Le Comité recommande en outre que cette augmentation de 700 $ de l'exemption personnelle de base et de l'exemption pour personne mariée soit accordée à tous les contribuables canadiens.

Assurance-emploi

Le Programme d'assurance-emploi est l'un des plus importants programmes établis par le gouvernement fédéral. L'assurance-emploi est la seule charge sociale sur la rémunération perçue à l'échelon fédéral. Comparativement aux autres pays, le fardeau total des charges sociales (cotisations d'assurance-emploi plus les cotisations du RPC/RRQ) par rapport au PIB au Canada est peu élevé, soit seulement 6 p. 100. (Voir le Tableau 1) De fait, en 1996, de tous les pays du G7, le Canada était celui qui avait le plus bas niveau de charges sociales par rapport à son PIB.

Le gouvernement a déjà réduit considérablement le fardeau des cotisations d'AE. Le taux de cotisation d'AE pour 1998 a été ramené de 2,90 $ à 2,70 $ par tranche de 100 $ de rémunération assurable.

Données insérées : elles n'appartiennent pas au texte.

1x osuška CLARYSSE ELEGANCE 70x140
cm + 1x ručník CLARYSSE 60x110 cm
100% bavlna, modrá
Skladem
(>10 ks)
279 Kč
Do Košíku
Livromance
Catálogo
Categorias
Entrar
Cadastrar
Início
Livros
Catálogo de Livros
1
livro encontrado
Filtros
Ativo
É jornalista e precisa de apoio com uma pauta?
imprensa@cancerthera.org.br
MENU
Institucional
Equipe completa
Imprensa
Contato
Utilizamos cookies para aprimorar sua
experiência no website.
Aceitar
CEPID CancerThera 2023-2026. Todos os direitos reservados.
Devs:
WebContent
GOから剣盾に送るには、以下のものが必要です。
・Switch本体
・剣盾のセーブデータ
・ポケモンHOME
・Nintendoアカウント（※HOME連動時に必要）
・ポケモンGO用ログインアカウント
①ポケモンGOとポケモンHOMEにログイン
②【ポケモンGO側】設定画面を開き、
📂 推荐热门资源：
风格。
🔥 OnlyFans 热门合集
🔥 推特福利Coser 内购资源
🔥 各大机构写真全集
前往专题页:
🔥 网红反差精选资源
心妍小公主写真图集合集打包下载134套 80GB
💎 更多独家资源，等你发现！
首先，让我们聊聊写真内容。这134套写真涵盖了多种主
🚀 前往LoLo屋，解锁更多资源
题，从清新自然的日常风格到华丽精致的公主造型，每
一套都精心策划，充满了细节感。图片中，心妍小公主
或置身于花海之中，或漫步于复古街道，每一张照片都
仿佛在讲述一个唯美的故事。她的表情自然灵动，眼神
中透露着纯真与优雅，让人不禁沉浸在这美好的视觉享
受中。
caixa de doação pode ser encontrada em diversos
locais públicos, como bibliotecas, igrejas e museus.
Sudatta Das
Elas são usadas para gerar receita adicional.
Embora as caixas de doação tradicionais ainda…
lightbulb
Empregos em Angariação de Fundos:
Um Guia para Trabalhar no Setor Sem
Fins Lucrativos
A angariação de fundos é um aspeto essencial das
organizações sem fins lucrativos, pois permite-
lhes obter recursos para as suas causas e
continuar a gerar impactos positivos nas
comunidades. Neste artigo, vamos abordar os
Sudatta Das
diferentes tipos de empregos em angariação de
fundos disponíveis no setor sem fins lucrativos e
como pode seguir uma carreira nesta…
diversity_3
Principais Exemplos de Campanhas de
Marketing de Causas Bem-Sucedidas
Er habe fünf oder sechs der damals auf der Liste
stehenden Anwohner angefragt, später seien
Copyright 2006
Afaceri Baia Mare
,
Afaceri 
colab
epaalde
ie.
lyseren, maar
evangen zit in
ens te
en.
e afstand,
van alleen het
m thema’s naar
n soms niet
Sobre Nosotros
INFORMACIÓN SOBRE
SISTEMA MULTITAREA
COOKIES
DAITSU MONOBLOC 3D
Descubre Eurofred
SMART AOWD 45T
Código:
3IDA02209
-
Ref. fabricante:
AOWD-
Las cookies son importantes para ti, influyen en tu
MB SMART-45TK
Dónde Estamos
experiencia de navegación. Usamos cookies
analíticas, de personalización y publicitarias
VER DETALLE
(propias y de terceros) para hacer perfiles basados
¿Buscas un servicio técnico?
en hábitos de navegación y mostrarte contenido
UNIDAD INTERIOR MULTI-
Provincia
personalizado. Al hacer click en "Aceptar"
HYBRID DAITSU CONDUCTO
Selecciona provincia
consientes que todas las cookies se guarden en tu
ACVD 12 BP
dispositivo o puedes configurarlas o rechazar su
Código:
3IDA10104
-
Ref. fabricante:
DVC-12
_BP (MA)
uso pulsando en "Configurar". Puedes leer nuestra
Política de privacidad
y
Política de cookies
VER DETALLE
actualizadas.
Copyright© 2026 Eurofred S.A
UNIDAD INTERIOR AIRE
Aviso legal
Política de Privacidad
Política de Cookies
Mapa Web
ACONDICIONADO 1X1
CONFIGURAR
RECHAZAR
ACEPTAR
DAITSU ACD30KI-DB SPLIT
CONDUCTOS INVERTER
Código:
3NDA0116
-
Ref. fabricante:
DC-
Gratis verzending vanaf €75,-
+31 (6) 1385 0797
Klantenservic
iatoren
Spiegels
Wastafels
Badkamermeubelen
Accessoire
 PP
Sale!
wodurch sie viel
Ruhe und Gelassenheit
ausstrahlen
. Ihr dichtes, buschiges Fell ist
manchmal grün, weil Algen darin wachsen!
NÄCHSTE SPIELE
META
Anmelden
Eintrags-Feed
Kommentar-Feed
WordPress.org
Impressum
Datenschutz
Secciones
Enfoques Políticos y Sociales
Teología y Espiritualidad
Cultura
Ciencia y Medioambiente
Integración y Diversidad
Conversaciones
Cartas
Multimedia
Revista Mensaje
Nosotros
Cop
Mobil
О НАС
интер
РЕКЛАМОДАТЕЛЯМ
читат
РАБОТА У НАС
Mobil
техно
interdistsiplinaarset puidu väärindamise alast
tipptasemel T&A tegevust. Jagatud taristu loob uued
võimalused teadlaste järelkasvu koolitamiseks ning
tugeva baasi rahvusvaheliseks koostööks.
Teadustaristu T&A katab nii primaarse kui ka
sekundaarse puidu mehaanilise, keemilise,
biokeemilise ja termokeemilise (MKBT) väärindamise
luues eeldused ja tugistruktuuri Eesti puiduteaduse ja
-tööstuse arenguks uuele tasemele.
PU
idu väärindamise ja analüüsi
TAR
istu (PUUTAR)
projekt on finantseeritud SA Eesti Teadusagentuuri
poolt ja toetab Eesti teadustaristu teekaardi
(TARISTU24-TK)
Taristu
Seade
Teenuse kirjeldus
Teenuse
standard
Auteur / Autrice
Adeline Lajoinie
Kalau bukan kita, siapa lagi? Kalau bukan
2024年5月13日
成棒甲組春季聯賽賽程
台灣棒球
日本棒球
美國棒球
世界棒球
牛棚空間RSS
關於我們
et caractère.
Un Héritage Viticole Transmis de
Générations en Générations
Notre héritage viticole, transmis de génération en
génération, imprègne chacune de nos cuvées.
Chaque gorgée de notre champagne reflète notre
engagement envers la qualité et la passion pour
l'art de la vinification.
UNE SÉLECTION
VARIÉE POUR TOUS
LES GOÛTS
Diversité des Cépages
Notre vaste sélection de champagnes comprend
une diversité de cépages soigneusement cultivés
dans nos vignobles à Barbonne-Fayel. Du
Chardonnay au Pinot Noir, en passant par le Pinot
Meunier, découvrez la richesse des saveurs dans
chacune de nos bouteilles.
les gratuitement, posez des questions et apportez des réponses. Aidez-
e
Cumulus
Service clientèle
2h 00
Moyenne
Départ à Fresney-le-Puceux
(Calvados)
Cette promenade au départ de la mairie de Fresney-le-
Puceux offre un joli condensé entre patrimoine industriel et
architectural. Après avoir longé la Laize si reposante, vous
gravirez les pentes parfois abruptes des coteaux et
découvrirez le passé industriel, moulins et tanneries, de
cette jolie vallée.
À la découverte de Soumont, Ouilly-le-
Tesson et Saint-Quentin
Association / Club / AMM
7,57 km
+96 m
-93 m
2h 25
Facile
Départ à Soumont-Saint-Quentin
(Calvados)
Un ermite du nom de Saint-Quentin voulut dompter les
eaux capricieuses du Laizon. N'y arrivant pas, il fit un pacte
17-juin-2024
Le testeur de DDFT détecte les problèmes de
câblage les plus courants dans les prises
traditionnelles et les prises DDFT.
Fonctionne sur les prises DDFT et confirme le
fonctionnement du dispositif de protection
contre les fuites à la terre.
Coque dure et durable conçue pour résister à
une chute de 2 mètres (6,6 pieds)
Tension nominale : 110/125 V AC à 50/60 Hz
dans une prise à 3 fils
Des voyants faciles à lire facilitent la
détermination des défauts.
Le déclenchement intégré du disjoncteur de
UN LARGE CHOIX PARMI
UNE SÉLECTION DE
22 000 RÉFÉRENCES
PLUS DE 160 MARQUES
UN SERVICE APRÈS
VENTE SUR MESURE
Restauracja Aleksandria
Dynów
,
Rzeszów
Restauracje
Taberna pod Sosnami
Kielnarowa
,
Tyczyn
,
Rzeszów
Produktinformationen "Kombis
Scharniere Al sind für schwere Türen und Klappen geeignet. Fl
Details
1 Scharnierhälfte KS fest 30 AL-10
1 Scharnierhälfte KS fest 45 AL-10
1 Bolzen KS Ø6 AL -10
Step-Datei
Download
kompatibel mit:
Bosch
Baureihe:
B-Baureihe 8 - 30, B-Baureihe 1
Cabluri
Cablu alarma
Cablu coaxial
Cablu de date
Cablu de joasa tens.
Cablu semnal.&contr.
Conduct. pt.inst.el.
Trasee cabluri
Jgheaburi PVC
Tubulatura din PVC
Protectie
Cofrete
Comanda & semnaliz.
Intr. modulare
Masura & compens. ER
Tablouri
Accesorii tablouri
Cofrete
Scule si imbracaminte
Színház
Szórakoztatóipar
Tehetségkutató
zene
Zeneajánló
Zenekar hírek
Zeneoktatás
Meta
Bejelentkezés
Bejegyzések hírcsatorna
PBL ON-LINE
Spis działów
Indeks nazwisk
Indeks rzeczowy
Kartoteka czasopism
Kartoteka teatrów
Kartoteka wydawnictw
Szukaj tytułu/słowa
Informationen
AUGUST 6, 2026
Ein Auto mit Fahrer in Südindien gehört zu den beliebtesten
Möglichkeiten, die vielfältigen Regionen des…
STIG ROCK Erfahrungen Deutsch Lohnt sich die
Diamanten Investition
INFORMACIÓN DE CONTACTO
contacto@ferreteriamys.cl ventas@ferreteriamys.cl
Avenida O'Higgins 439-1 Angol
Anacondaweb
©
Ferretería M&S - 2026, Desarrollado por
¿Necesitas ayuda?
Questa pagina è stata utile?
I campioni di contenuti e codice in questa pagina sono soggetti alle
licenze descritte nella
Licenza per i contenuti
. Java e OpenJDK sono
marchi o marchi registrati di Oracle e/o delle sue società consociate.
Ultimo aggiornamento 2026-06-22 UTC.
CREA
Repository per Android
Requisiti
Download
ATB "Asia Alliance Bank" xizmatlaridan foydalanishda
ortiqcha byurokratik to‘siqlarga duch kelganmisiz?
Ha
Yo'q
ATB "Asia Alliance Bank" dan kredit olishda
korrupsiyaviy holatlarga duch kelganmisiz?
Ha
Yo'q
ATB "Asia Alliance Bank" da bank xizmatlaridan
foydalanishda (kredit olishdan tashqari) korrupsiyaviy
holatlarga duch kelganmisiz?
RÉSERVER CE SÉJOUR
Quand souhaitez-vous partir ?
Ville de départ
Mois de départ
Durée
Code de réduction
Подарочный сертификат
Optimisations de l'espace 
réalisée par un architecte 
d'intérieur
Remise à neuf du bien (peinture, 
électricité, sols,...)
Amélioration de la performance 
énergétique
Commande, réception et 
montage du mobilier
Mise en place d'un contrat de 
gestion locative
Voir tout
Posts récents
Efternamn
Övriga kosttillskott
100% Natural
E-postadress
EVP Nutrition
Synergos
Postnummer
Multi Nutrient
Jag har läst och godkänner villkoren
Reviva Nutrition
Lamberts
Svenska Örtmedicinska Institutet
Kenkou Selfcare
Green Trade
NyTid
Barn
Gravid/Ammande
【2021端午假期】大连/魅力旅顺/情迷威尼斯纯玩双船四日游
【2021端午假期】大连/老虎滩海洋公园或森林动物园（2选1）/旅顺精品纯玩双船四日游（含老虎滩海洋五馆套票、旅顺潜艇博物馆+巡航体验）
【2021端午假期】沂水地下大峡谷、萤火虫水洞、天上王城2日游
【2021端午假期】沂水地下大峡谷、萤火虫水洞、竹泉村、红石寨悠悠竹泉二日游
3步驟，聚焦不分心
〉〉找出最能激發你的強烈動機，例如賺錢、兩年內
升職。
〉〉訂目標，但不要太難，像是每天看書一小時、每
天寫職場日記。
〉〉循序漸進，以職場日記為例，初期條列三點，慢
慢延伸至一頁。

Pour 1998, la diminution de 20 cents combinée à la diminution du maximum des gains assurables et au Programme pour l'embauche de nouveaux travailleurs a réduit les cotisations d'AE de 2,6 milliards de dollars. Ces mesures ont signifié une réduction des cotisations d'AE pour 14 millions de travailleurs canadiens et s'inscrivent dans une longue série de réductions graduelles des cotisations d'AE qui ont commencé en 1993, lorsque les cotisations ont été fixées à 3,07 $ par opposition à 3,30 $ comme l'exigeait la loi. Dans l'ensemble, le gouvernement a déjà réduit les cotisations d'AE d'environ 5 milliards de dollars. Le Comité reconnaît qu'il faut faire plus encore mais que d'une autre manière, cette façon de procéder est prudente et ne met pas en péril l'équilibre budgétaire du gouvernement.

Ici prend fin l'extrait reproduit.